2 Let them that for my soul do seek
sham'd and confounded be:

Turn'd back be they, and sham'd,
that in my hurt delight.
3 Turn'd back be they, Ha, ha! that say,
their shaming to requite.

4 In thee let all be glad,
and joy that seek for thee:
Let them who thy salvation love
say still, God praised be.

5 I poor and needy am;
come, Lord, and make no stay:
My help thou and deliv'rer art;
O Lord, make no delay.

Second Version (C.M.)

1 Make haste, O God, me to preserve;
with speed, Lord, succour me.
2 Let them that for my soul do seek
sham'd and confounded be:

Let them be turned back, and sham'd,
that in my hurt delight.
3 Turn'd back be they, Ha, ha! that say,
their shaming to requite.

4 O Lord, in thee let all be glad,
and joy that seek for thee:
Let them who thy salvation love
say still, God praised be.

5 But I both poor and needy am;
come, Lord, and make no stay:
My help thou and deliv'rer art;
O Lord, make no delay.


----------



## Saiph (Nov 17, 2005)

There are some great parallels in this Psalm.

Psalm 70

For the director of music. Of David. A petition. 

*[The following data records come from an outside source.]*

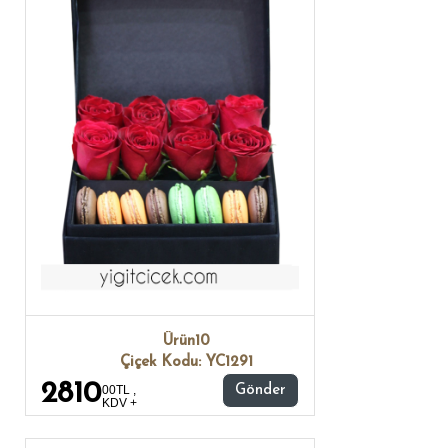
Ürün10
Çiçek Kodu: YC1291
2810
00TL ,
Gönder
KDV +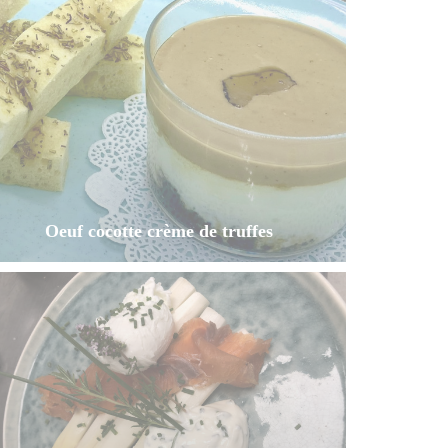
Oeuf cocotte crème de truffes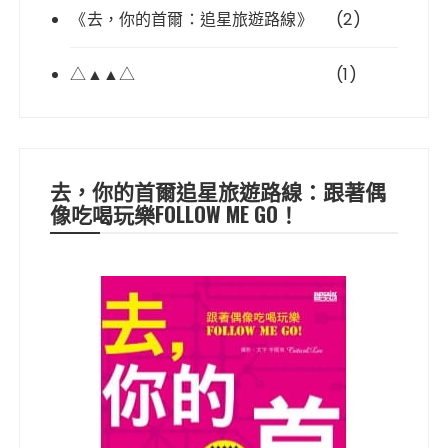
《去，你的首爾：追星旅遊路線》
(2)
△▲▲△
(1)
去，你的首爾追星旅遊路線：跟著偶
像吃喝玩樂FOLLOW ME GO！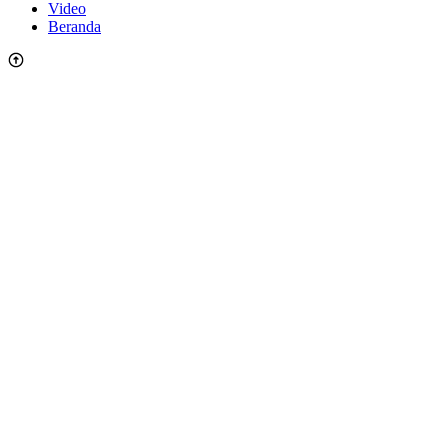
Video
Beranda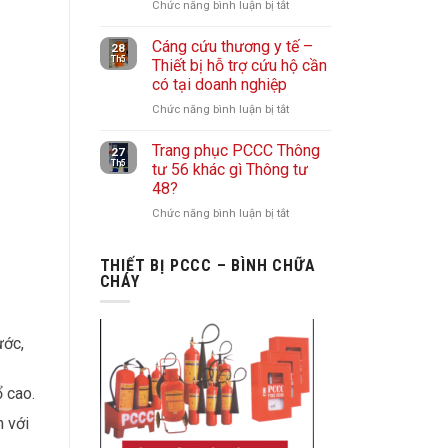
Vai
Chức năng bình luận bị tắt
ở
khu
trò
Vòi
vực
quan
Cáng cứu thương y tế –
chữa
28
không
Th5
Thiết bị hỗ trợ cứu hộ cần
trọng
cháy
thường
có tại doanh nghiệp
trong
là
xuyên
công
gì?
Chức năng bình luận bị tắt
ở
có
tác
Cách
Cáng
người
chữa
lựa
Trang phục PCCC Thông
cứu
27
giám
cháy
Th5
chọn
tư 56 khác gì Thông tư
thương
sát
đô
48?
vòi
y
thị
chữa
tế
Chức năng bình luận bị tắt
ở
và
cháy
–
Trang
nhà
phù
Thiết
phục
THIẾT BỊ PCCC – BÌNH CHỮA
máy
hợp
bị
PCCC
CHÁY
cho
hỗ
Thông
doanh
trợ
tư
nghiệp
cứu
56
ước,
hộ
khác
cần
gì
có
 cao.
Thông
tại
tư
h với
doanh
48?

1 Hasten, O God, to save me; 
O LORD, come quickly to help me. 

2 May those who seek my life 
be put to *shame and confusion*; 
may all who desire my ruin 
be turned back in *disgrace*. 

3 May those who say to me, "Aha! Aha!" 
turn back because of their shame. 

4 But may all who seek you 
*rejoice and be glad in you*; 
may those who love your salvation always say, 
*"Let God be exalted!"* 

5 Yet I am poor and needy; 
come *quickly* to me, O God. 
You are my help and my deliverer; 
O LORD, do not *delay*.


----------



## Saiph (Nov 17, 2005)

This Psalm is also almost identical to Psalm 40:13-17

13 Please be willing, O Lord, to rescue me! 
O Lord, hurry and help me!

14 May those who are trying to snatch away my life 
be totally embarrassed and ashamed!
May those who want to harm me 
be turned back and ashamed!

15 May those who say to me, "œAha! Aha!" 
be humiliated and disgraced!

16 May all those who seek you be happy and rejoice in you! 
May those who love to experience your deliverance say continually, "œMay the Lord be praised!"

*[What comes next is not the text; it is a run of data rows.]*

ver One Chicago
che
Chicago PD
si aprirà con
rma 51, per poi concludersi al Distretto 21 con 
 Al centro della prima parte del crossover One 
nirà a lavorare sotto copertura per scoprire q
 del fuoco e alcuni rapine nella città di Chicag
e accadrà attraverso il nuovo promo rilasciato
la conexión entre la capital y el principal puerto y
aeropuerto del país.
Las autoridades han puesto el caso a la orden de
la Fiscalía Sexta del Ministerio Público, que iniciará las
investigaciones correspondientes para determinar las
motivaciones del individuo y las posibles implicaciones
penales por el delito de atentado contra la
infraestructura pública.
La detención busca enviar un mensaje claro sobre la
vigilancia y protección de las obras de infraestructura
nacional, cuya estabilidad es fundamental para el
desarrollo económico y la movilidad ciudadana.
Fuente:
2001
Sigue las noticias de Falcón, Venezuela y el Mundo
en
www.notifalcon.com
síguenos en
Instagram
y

17 I am oppressed and needy!
May the sovereign Master pay attention to me!
You are my helper and my deliverer! 
O my God, do not delay!

[Edited on 11-18-2005 by Saiph]


----------



## NaphtaliPress (Nov 20, 2005)

*The Comprehensive Psalter sets Psalm 70:1-5 to the tune UXBRIDGE (CM, DIBDIN´S STANDARD, PSALM TUNE BOOK, 1851). Text below is as it is in the CP. Download tune below text.

Psalm 70:1-5*

To the chief Musician, A Psalm of David,
to bring to remembrance.

m 1 Make haste, O God, me to preserve; with speed, Lord, succour me.
2 Let them that for my soul do seek sham´d and confounded be:
Let them be turned back, and sham´d, that in my hurt delight.
3 Turn´d back be they, Ha, ha! that say, their shaming to requite.

mf 4 O Lord, in thee let all be glad, and joy that seek for thee:
Let them who thy salvation love say still, God praised be.
mp 5 But I both poor and needy am; come, Lord, and make no stay:
My help thou and deliv´rer art; (c) O Lord, make no delay.


----------